Four doctoral students from the Electrical Engineering department have received the 2017-2018 Dissertation Year Fellowship. The program selects doctoral students who are advanced to candidacy at the time of nomination (March 30) and are within one year of completing and filing the dissertation. The recipients will receive a $20,000 stipend, as well as standard tuition and fees, supporting their fellowship year prior to teaching or research appointments.


Onur Atan

Advisor:  Professor Mihaela van der Schaar

Onur’s dissertation research involves machine-learning applications for medical applications.  His focus is on personalized treatments through either offline observational data sets or online clinical trials.  His research has applications in the area of medical informatics, personalized advertisements, recommender systems, and finance.


Ahmed Hareedy

Advisor:  Professor Lara Dolecek

In order to meet the demands of data-hungry applications, modern data storage systems are expected to be increasingly denser. Consequently, novel technologies in storage are typically associated with an increase in the number and types of errors, making the goal of securing highly-reliable dense storage devices a tricky challenge. Ahmed’s research focuses on providing novel and efficient error-correcting coding schemes that are capable of overcoming this challenge. In particular, informed exploitation of the underlying channel characteristics of the storage device being studied, allows for the creation of frameworks, for systematically generating error-correcting codes with mathematical guarantees that offer performance improvements in orders of magnitude relative to the prior state of the art.
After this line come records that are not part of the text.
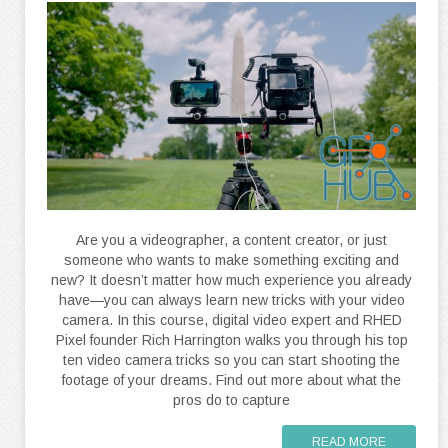
Are you a videographer, a content creator, or just
someone who wants to make something exciting and
new? It doesn’t matter how much experience you already
have—you can always learn new tricks with your video
camera. In this course, digital video expert and RHED
Pixel founder Rich Harrington walks you through his top
ten video camera tricks so you can start shooting the
footage of your dreams. Find out more about what the
pros do to capture
READ MORE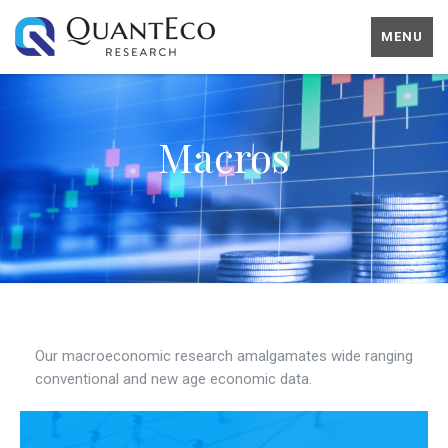
MENU
Macros
Our macroeconomic research amalgamates wide ranging
conventional and new age economic data.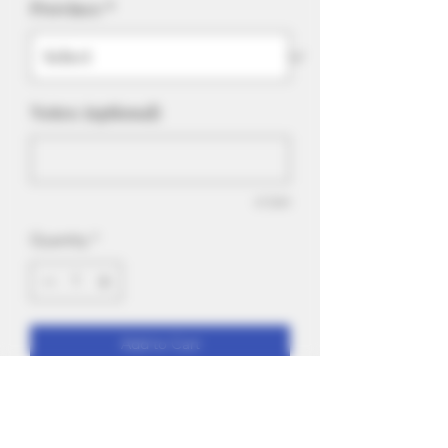
Province
*
Notes: (optional)
0/500
Quantity
*
Add to Cart
Iced up and overflowing with sweet,
candied strawberry with a touch of sour
gummy on the backend. Suitable for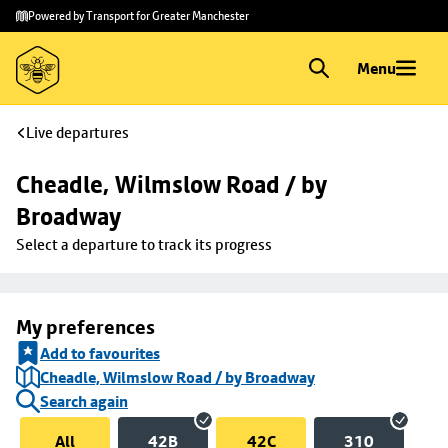
Skip to
Skip
Powered by Transport for Greater Manchester
main
to
content
footer
Menu
Live departures
Cheadle, Wilmslow Road / by 
Broadway
Select a departure to track its progress
My preferences
Add to favourites
Cheadle, Wilmslow Road / by Broadway
Search again
All
42B
42C
310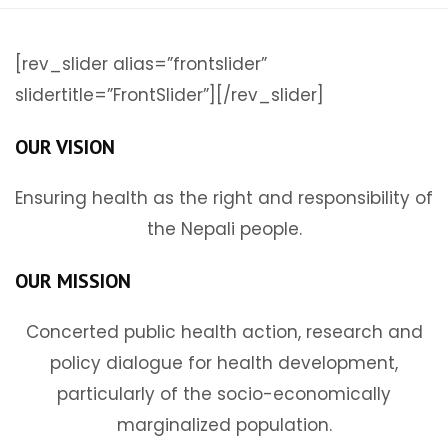
[rev_slider alias=”frontslider”
slidertitle=”FrontSlider”][/rev_slider]
OUR VISION
Ensuring health as the right and responsibility of
the Nepali people.
OUR MISSION
Concerted public health action, research and
policy dialogue for health development,
particularly of the socio-economically
marginalized population.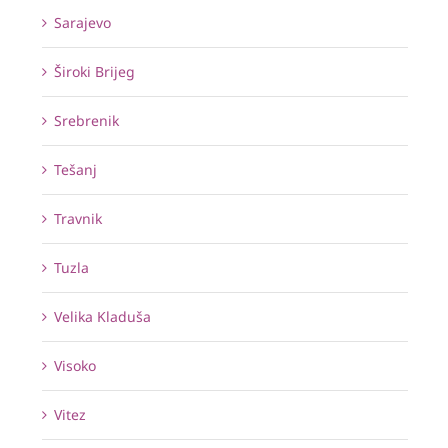
Sarajevo
Široki Brijeg
Srebrenik
Tešanj
Travnik
Tuzla
Velika Kladuša
Visoko
Vitez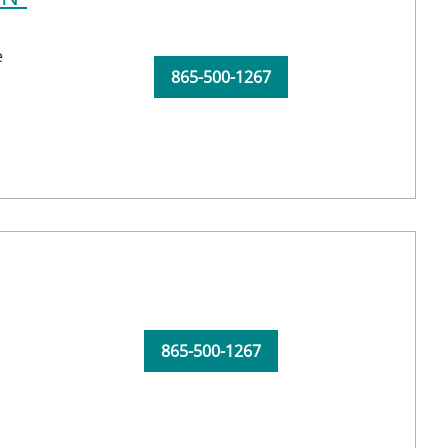
e
865-500-1267
865-500-1267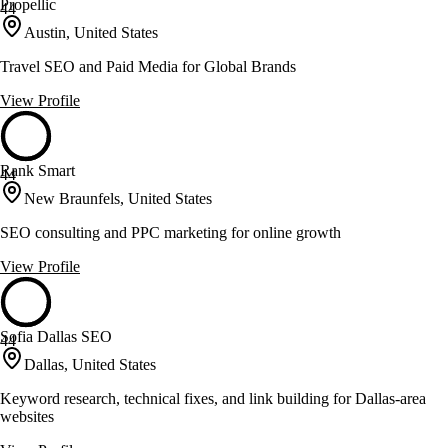
Propellic
44
Austin, United States
Travel SEO and Paid Media for Global Brands
View Profile
Rank Smart
44
New Braunfels, United States
SEO consulting and PPC marketing for online growth
View Profile
Sofia Dallas SEO
44
Dallas, United States
Keyword research, technical fixes, and link building for Dallas-area
websites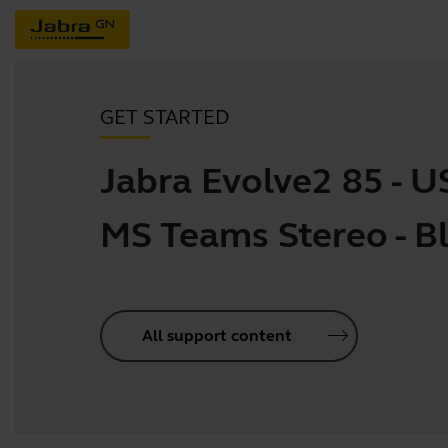
GET STARTED
Jabra Evolve2 85 - 
MS Teams Stereo - B
All support content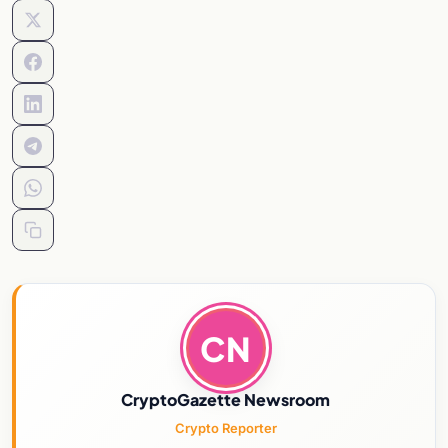
CN
CryptoGazette Newsroom
Crypto Reporter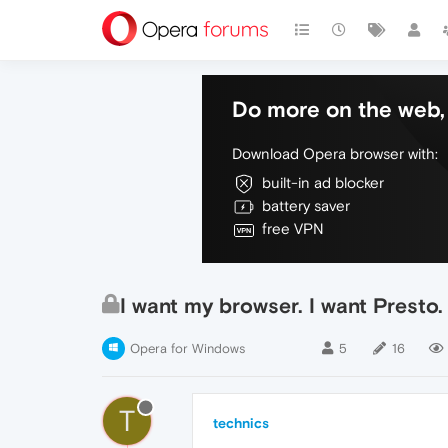
Do more on the web, 
Download Opera browser with:
built-in ad blocker
battery saver
free VPN
I want my browser. I want Presto
Opera for Windows
5
16
T
technics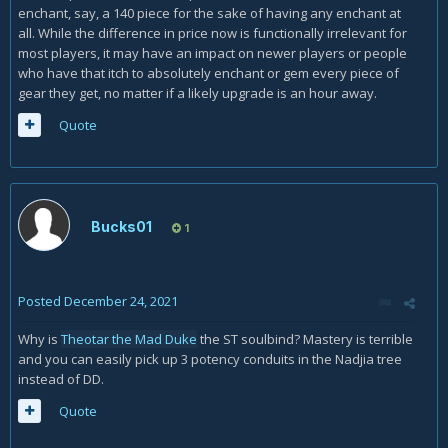
enchant, say, a 140 piece for the sake of having any enchant at
all. While the difference in price now is functionally irrelevant for
most players, it may have an impact on newer players or people
who have that itch to absolutely enchant or gem every piece of
gear they get, no matter if a likely upgrade is an hour away.
Quote
Bucks01
1
Posted
December 24, 2021
Why is
Theotar the Mad Duke
the ST soulbind? Mastery is terrible
and you can easily pick up 3 potency conduits in the Nadjia tree
instead of DD.
Quote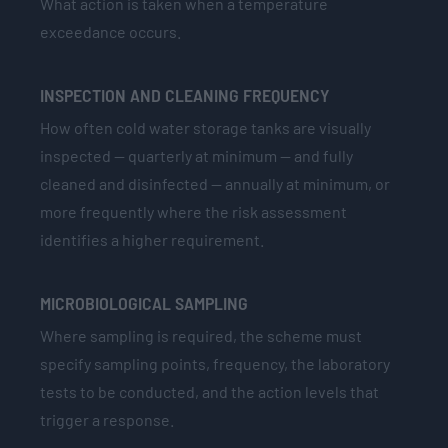
What action is taken when a temperature
exceedance occurs.
INSPECTION AND CLEANING FREQUENCY
How often cold water storage tanks are visually
inspected — quarterly at minimum — and fully
cleaned and disinfected — annually at minimum, or
more frequently where the risk assessment
identifies a higher requirement.
MICROBIOLOGICAL SAMPLING
Where sampling is required, the scheme must
specify sampling points, frequency, the laboratory
tests to be conducted, and the action levels that
trigger a response.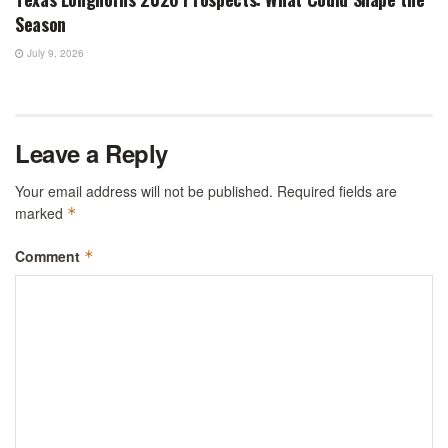
Season
July 9, 2026
Leave a Reply
Your email address will not be published.
Required fields are
marked
*
Comment
*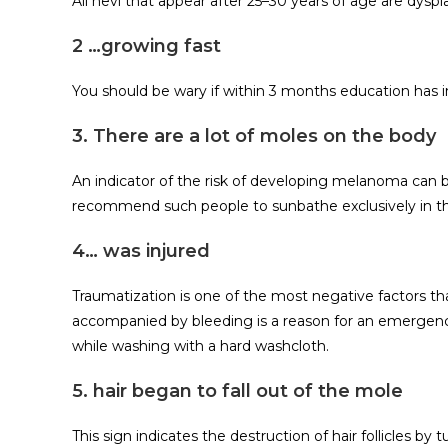
All nevi that appear after 25–30 years of age are dyspla
2 …growing fast
You should be wary if within 3 months education has i
3. There are a lot of moles on the body
An indicator of the risk of developing melanoma can 
recommend such people to sunbathe exclusively in t
4… was injured
Traumatization is one of the most negative factors t
accompanied by bleeding is a reason for an emergency
while washing with a hard washcloth.
5. hair began to fall out of the mole
This sign indicates the destruction of hair follicles by t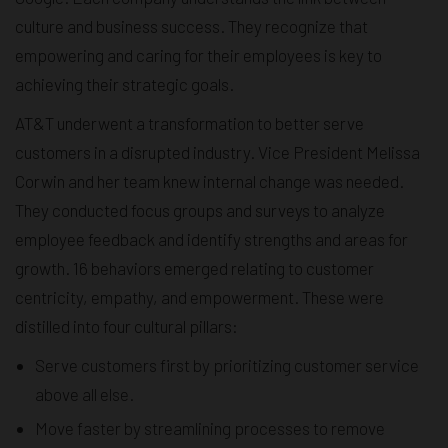
culture and business success. They recognize that
empowering and caring for their employees is key to
achieving their strategic goals.
AT&T underwent a transformation to better serve
customers in a disrupted industry. Vice President Melissa
Corwin and her team knew internal change was needed.
They conducted focus groups and surveys to analyze
employee feedback and identify strengths and areas for
growth. 16 behaviors emerged relating to customer
centricity, empathy, and empowerment. These were
distilled into four cultural pillars:
Serve customers first by prioritizing customer service
above all else.
Move faster by streamlining processes to remove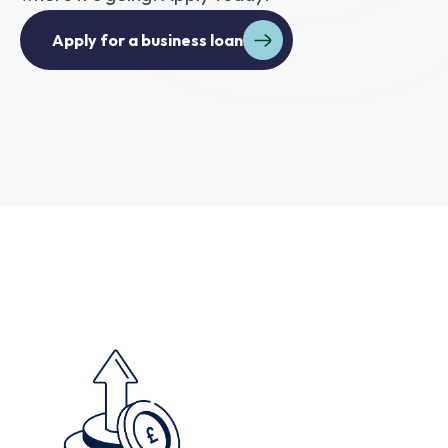
Apply for a business loan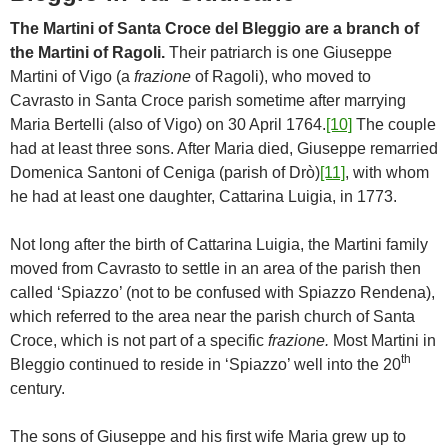
The Martini of Santa Croce del Bleggio are a branch of
the Martini of Ragoli.
Their patriarch is one Giuseppe
Martini of Vigo (a
frazione
of Ragoli), who moved to
Cavrasto in Santa Croce parish sometime after marrying
Maria Bertelli (also of Vigo) on 30 April 1764.
[10]
The couple
had at least three sons. After Maria died, Giuseppe remarried
Domenica Santoni of Ceniga (parish of Drò)
[11]
, with whom
he had at least one daughter, Cattarina Luigia, in 1773.
Not long after the birth of Cattarina Luigia, the Martini family
moved from Cavrasto to settle in an area of the parish then
called ‘Spiazzo’ (not to be confused with Spiazzo Rendena),
which referred to the area near the parish church of Santa
Croce, which is not part of a specific
frazione.
Most Martini in
th
Bleggio continued to reside in ‘Spiazzo’ well into the 20
century.
The sons of Giuseppe and his first wife Maria grew up to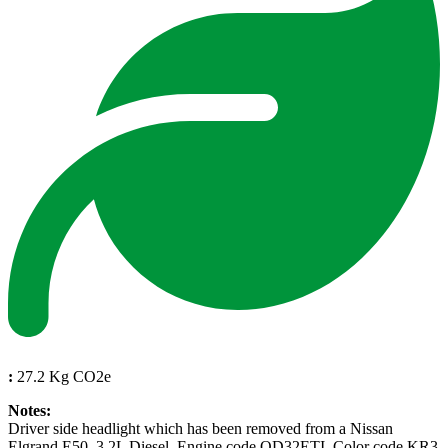
:
27.2 Kg CO2e
Notes:
Driver side headlight which has been removed from a Nissan
Elgrand E50, 3.2L Diesel, Engine code QD32ETI, Color code KR3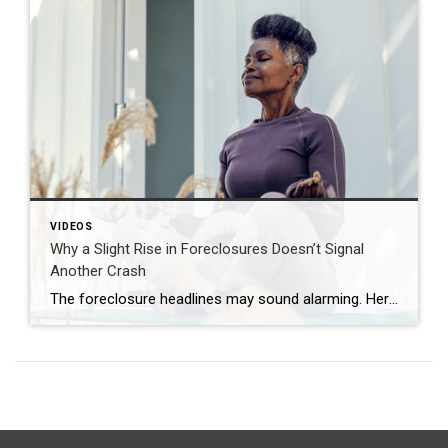
VIDEOS
Why a Slight Rise in Foreclosures Doesn’t Signal
Another Crash
The foreclosure headlines may sound alarming. Here’s why you shouldn’t panic. Far fewer homes are starting the foreclosure process today compared to 2008. So, even with the recent uptick, foreclosure starts are down about 82% from where they were in 2008. And that means we’re a long way from crash territory. Have questions about what […]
The proposed frameworks in Ahmed’s dissertation have a vast variety of applications that include both magnetic recording and Flash memory, and provide a practical tool for storage engineers to use multi-dimensional storage devices.


Jiacheng Pan

Advisor:  Professor Asad Abidi

Implants for brain-machine interfaces receive power wirelessly from an external piece and transmit neural data at the same time.  Jiacheng’s dissertation research focuses the creation of a system that supports both robust wireless power, insensitive to change in coil separation/misalignment or loading situation, and simultaneous high-speed data transmission to send out real-time neural data.  The system described in his research is not limited to brain-machine interfaces, and can be used by other implants that require wireless power and data transmission.  The wireless power theory and design methodology in Jiacheng’s dissertation can be easily scaled to other applications such as robust, wireless charging for consumer electronics.


Clayton Schoeny

Advisor: Professor Lara Dolecek

Next-generation storage technologies will require novel coding solutions to mitigate the new types of errors.  Clayton’s dissertation is focused on creating mathematical techniques—influenced by information theory and coding theory—to address the difficulties associated with storing, transmitting, and analyzing massive amounts of data.  Potential applications include exotic storage mediums such as DNA storage.